### AIM OF THE TASK
The number of lines holding "าเซลล" is all you should give; count them in the records below.

__________________________________________________

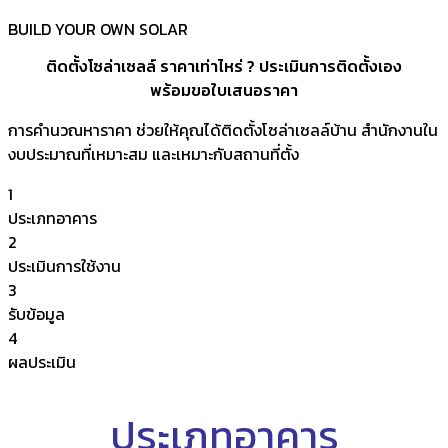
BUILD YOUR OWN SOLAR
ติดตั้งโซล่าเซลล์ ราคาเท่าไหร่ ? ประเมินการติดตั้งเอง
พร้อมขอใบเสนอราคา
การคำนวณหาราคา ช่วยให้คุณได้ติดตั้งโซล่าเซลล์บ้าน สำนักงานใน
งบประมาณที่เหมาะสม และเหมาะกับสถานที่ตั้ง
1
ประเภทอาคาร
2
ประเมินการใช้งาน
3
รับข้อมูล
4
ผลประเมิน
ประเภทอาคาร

__________________________________________________

### RESPONSE TO THE EXERCISE
2